No dia seguinte, 9 de janeiro, novamente os funcionários localizaram quatro carcaças de animais, no retiro Ouro Indiano. A matança não parou por aí, segundo informou “Schumacher”. No dia 8 de fevereiro, novamente os sem-terra abateram uma vaca e outra foi ferida, fato que aconteceu no pasto 22, retiro sede. Dia 25 de fevereiro, novamente uma vaca foi abatida e outra ferida no retiro Ouro Indiano, onde aconteceu a maioria dos ataques. Dia 2 de março, mais cinco vacas foram abatidas e outras duas feridas mortalmente nos tendões e cortes pelo corpo. Também tiveram que ser sacrificadas. 
Ameaças - Não bastasse a matança de gado, o gerente da Cedro, Carlos Vinicius, vem recebendo ameaças de morte por telefone. Ele acredita que as ligações são feitas por sem-terra. As ameaças, disse o veterinário, surgiram após a intervenção dele e dos seguranças da Escolta Armada, que no dia 14 de fevereiro evitaram um abate de gado no retiro Ouro Indiano. Naquela ocasião, um grupo de colonos trocou tiros com os seguranças. Um sem-terra teria sido alvejado. A refrega durou cerca de dez minutos. Os sem-terra chegaram a recuar, mas mesmo do acampamento, ainda atiraram em direção à sede da fazenda.
As ameaças de morte denuncia ainda Carlos Vinicius, partiram de um telefone de número 99195-4568. Uma pessoa que se identificou como sendo Darlan, teria dito que o “companheiro” havia sido atingido e que a partir daquele dia iriam partir para o “conflito”.
Por conta da tentativa dele em repelir os ataques ao rebanho, acredita que esteja sendo ameaçado de morte. “Infelizmente, neste Estado quem produz não é valorizados, mas vamos continuar o nosso trabalho, independentemente das ameaças”, garante “Schumacher”. 

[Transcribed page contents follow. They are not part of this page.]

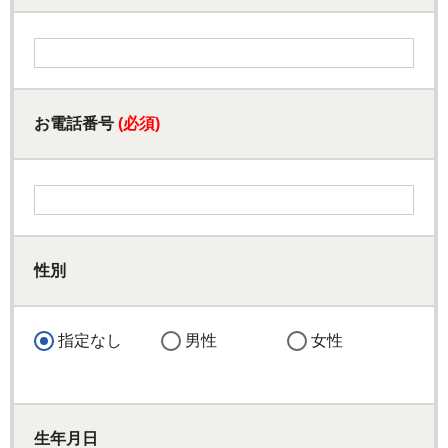
お電話番号
(必須)
性別
指定なし
男性
女性
生年月日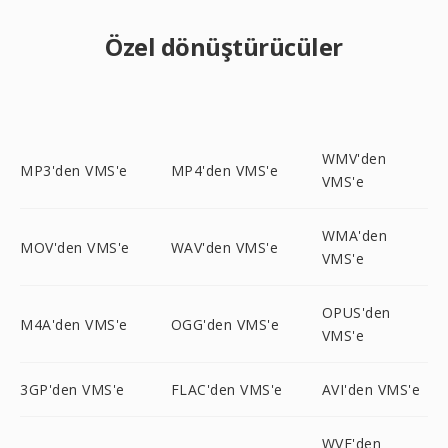
Özel dönüştürücüler
WMV'den
MP3'den VMS'e
MP4'den VMS'e
VMS'e
WMA'den
MOV'den VMS'e
WAV'den VMS'e
VMS'e
OPUS'den
M4A'den VMS'e
OGG'den VMS'e
VMS'e
3GP'den VMS'e
FLAC'den VMS'e
AVI'den VMS'e
WVE'den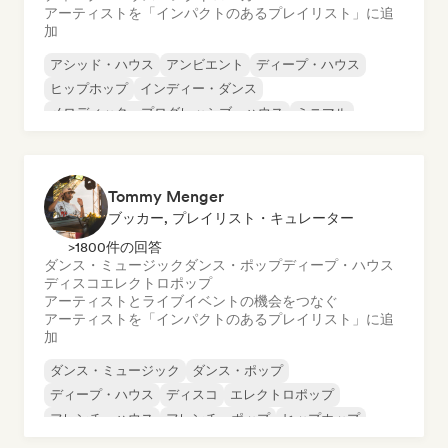
アーティストを「インパクトのあるプレイリスト」に追
加
アシッド・ハウス
アンビエント
ディープ・ハウス
ヒップホップ
インディー・ダンス
メロディック・プログレッシブ・ハウス
ミニマル
オルガニック・ハウス／ダウンテンポ
Tommy Menger
ブッカー, プレイリスト・キュレーター
>1800件の回答
ダンス・ミュージック
ダンス・ポップ
ディープ・ハウス
ディスコ
エレクトロポップ
アーティストとライブイベントの機会をつなぐ
アーティストを「インパクトのあるプレイリスト」に追
加
ダンス・ミュージック
ダンス・ポップ
ディープ・ハウス
ディスコ
エレクトロポップ
フレンチ・ハウス
フレンチ・ポップ
ヒップホップ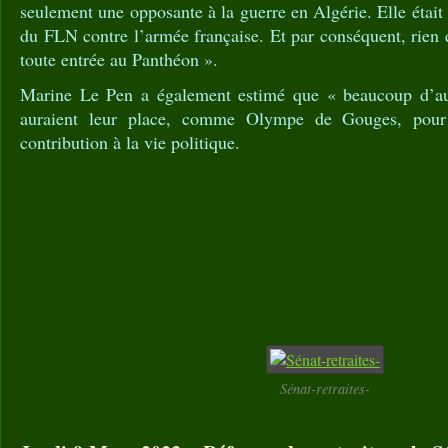
seulement une opposante à la guerre en Algérie. Elle était 
du FLN contre l’armée française. Et par conséquent, rien q
toute entrée au Panthéon ».
Marine Le Pen a également estimé que « beaucoup d’aut
auraient leur place, comme Olympe de Gouges, pour
contribution à la vie politique.
Sénat-retraites-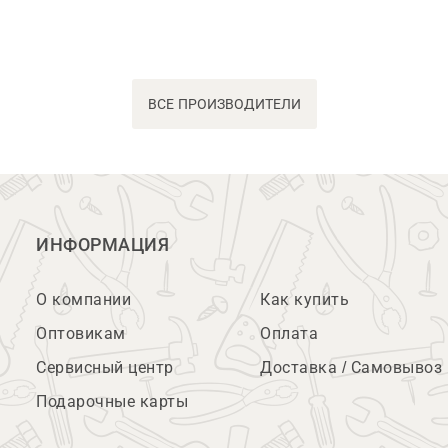
ВСЕ ПРОИЗВОДИТЕЛИ
ИНФОРМАЦИЯ
О компании
Как купить
Оптовикам
Оплата
Сервисный центр
Доставка / Самовывоз
Подарочные карты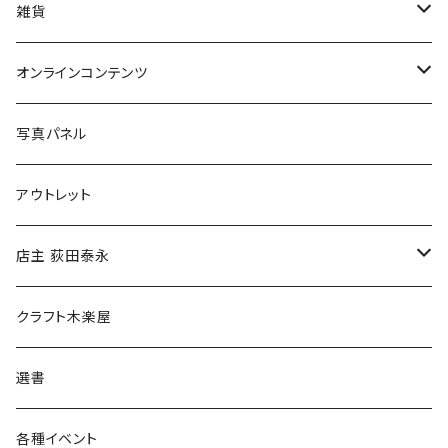
美術
POLEWARDS
雑貨
Tシャツ
バッグ
オンラインコンテンツ
ブックカバー
冒険クロストーク
写真パネル
マグカップ
アウトレット
傘
店主 荻田泰永
食料品
書籍
クラフト木楽屋
その他
ウェア
選書
各種イベント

terça-feira, 10 de março de 2015

O avesso do avesso: Fazendeiros ocupam rodovia no sudeste do Pará


Protesto interdita rodovia desde a madrugada desta terça-feira
Polícia Militar intervém e negocia pacientemente com pecuaristas 

Fila enorme se formou nos dois sentidos

Cidadão teve de seguir à pé por conta do protesto dos fazendeiros





Comumente são os trabalhadores rurais sem terra que ocupam rodovias Brasil a afora em protesto contra eventuais injustiças que lhes são cometidas, mas na madrugada desta terça-feira, pecuaristas assumiram este papel e ocuparam a PA-275, entre os municípios de Curionópolis e Parauapebas.

O protesto, segundo fontes se dá por conta de possíveis roubos de gados e destruição de cercas da fazenda A Fazendinha em Curionópolis, propriedade que está ocupada há mais de cinco anos por integrantes do Movimento dos Trabalhadores Rurais Sem Terra (MST).

Os fazendeiros de vários municípios se uniram neste protesto é liderado pelo pecuarista Darlan Lopes Gonçalves Ferreira, que se intitula dono da fazenda, cuja família reside na propriedade há pelo menos vinte anos.

Ocorre que esta propriedade seria terra da União, motivo pelo qual o MST ocupou a área e alegou na Justiça Federal tal possibilidade.

Por sua vez o juiz Ricardo Beckerat da Silva Leitão, numa decisão histórica e corajosa, determinou que em três decisões seguidas, dias 24 de julho, 18 de agosto e 10 de outubro de 2014 ele determinou que o Incra fosse imitido na posse da fazenda, em outras palavras, mandou que o Incra iniciasse a criação do Projeto de Assentamento.

Evidentemente, que tal decisão contrariou interesses dos pecuaristas que se dizem dono da fazenda Darlan Lopes Gonçalves Ferreira e Kênia de Freitas Ferreira Barreto, que por sua vez recorreram ao Supremo Tribunal Federal da decisão.

Enquanto a Justiça ainda não se pronuncio a respeito do assunto, o clima é de tensão na região, de um lado, fazendeiros supostamente armados e do outros camponeses maltrapilhos e famintos que lutam pela posse da terra e pelo direito de um dia, quem sabe ter o direito de viver decentemente e se alimentar.